Dialoge über die Stunde(n) Null
Von April 2020 bis März 2021 porträtierte Nonnenmacher 46 Personen und ließ neben der Stille der festgehaltenen Augenblicke auch die Gedanken in Form von Zitaten zu Wort kommen. In ästhetischen analogen Schwarz-Weiß-Aufnahmen laden Gastronomen, Musiker, Tanzlehrerinnen, Geschäftsführerinnen, Postzusteller, Krankenschwestern, Lehrer, Sexarbeiterinnen oder Busfahrer zu einem Dialog über die Stunden nach der Stunde Null ein, die sowohl Stillstand als auch Neuorientierung für den Weltenlauf markierten. Trotz der angespannten Situation atmen die Bilder in einer Atmosphäre der inneren Ruhe. Der Fotografin gelang es zudem, die Authentizität der Persönlichkeiten einzufangen. Hier wirkt nichts gestellt. Die Bilddokumentation wirkt eher wie ein zufälliges Treffen von Bekannten auf der Straße, die sich über Auswirkungen eines seinerzeit noch unbekannten Virus, aber auch über Hoffnungen zur Überwindung der Krise austauschen. Doch eine weitere (unsichtbare) Trennung ist im Rundgang durch die einladenden hellen Räumlichkeiten der Kunststätte inklusive: Wer gehörte denn nun zu den Privilegierten unter den Isolierten – und wer nicht? Die chronologische Darstellung gibt darauf Antworten für jene, die sich Zeit nehmen.

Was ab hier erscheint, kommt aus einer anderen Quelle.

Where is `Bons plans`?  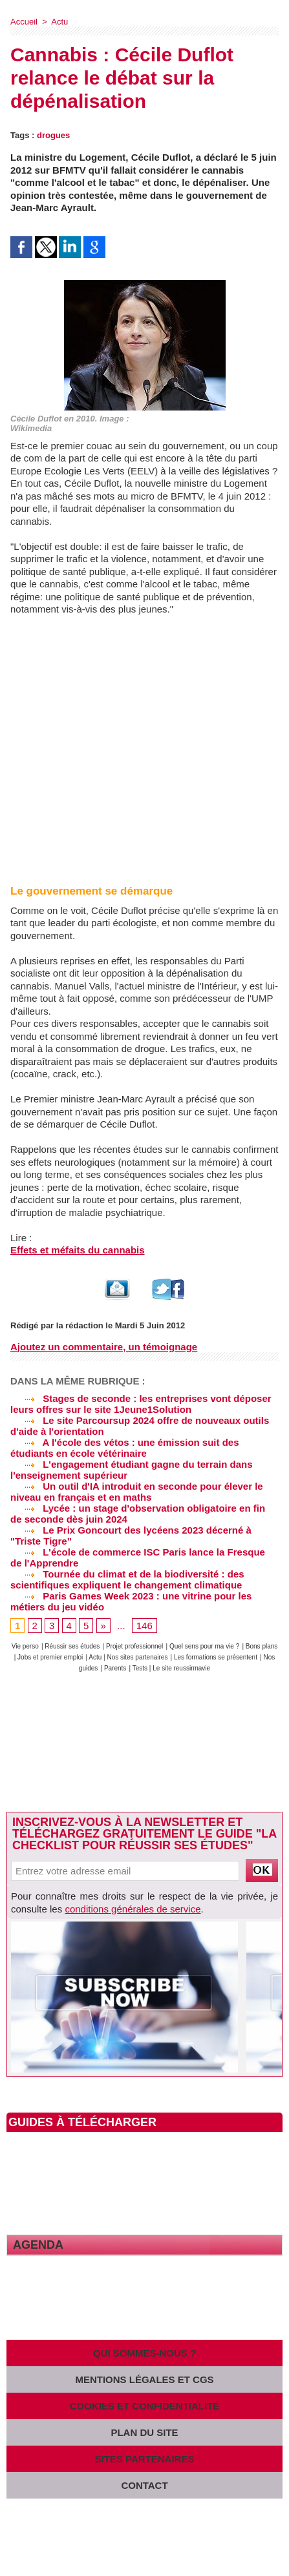 Bons plans is located at coordinates (261, 1646).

Sehnsucht nach dem Ich und Wir
„Was fehlt, ist der Klang. Das ist meine Nahrung, die Nahrung meines Lebens“, erklärt etwa Musiker, Geiger und Komponist Takashi B. mit fragendem, leicht zweifelndem Blick in einer sehens- wie fühlenswerten Galerie, die dazu auffordert, Distanzen zu überwinden und Abstände, gerade in schwierigen Lebensphasen, zu umarmen. Die Sichtbarmachung unmittelbarer Gemütszustände nach einer halben Dekade stellt ein perfektes Timing dar: Sie kommt in der Ära der täglichen Katastrophen gerade richtig, um dem Vergessen entgegenzuwirken. Die leider nur wenige Tage aufgestellten „Spiegel“ reflektieren dabei sowohl die Sehnsucht nach einem auflösenden Ich als auch nach dem mehr als notwendigen Wir.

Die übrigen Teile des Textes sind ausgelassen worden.